REQUIREMENT
Without omitting anything, retype the data that follows.

**** RAW DATA

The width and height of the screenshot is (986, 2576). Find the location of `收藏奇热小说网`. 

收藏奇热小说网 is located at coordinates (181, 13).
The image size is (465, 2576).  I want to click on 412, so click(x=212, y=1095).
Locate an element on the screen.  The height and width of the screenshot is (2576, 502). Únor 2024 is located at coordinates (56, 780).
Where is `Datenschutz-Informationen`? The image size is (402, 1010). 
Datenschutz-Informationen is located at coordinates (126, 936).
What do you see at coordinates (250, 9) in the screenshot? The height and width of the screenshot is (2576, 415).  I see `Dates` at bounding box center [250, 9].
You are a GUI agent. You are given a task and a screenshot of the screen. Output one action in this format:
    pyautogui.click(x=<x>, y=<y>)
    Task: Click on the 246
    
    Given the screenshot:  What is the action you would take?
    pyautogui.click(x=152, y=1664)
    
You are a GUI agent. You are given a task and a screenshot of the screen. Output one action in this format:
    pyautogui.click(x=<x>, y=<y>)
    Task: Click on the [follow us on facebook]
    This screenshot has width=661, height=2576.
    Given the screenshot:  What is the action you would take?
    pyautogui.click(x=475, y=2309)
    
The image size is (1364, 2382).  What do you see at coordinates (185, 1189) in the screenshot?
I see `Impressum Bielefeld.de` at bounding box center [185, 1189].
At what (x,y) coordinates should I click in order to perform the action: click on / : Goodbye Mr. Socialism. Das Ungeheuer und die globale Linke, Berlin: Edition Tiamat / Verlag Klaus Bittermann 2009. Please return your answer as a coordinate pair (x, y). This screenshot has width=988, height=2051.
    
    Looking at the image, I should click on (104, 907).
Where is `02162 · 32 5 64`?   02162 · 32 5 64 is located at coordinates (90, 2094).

********

OUTPUT
The width and height of the screenshot is (986, 2576). Find the location of `收藏奇热小说网`. 

收藏奇热小说网 is located at coordinates (181, 13).
The image size is (465, 2576).  I want to click on 412, so click(x=212, y=1095).
Locate an element on the screen.  The height and width of the screenshot is (2576, 502). Únor 2024 is located at coordinates (56, 780).
Where is `Datenschutz-Informationen`? The image size is (402, 1010). 
Datenschutz-Informationen is located at coordinates (126, 936).
What do you see at coordinates (250, 9) in the screenshot? The height and width of the screenshot is (2576, 415).  I see `Dates` at bounding box center [250, 9].
You are a GUI agent. You are given a task and a screenshot of the screen. Output one action in this format:
    pyautogui.click(x=<x>, y=<y>)
    Task: Click on the 246
    
    Given the screenshot:  What is the action you would take?
    pyautogui.click(x=152, y=1664)
    
You are a GUI agent. You are given a task and a screenshot of the screen. Output one action in this format:
    pyautogui.click(x=<x>, y=<y>)
    Task: Click on the [follow us on facebook]
    This screenshot has width=661, height=2576.
    Given the screenshot:  What is the action you would take?
    pyautogui.click(x=475, y=2309)
    
The image size is (1364, 2382).  What do you see at coordinates (185, 1189) in the screenshot?
I see `Impressum Bielefeld.de` at bounding box center [185, 1189].
At what (x,y) coordinates should I click in order to perform the action: click on / : Goodbye Mr. Socialism. Das Ungeheuer und die globale Linke, Berlin: Edition Tiamat / Verlag Klaus Bittermann 2009. Please return your answer as a coordinate pair (x, y). This screenshot has width=988, height=2051.
    
    Looking at the image, I should click on (104, 907).
Where is `02162 · 32 5 64`?   02162 · 32 5 64 is located at coordinates (90, 2094).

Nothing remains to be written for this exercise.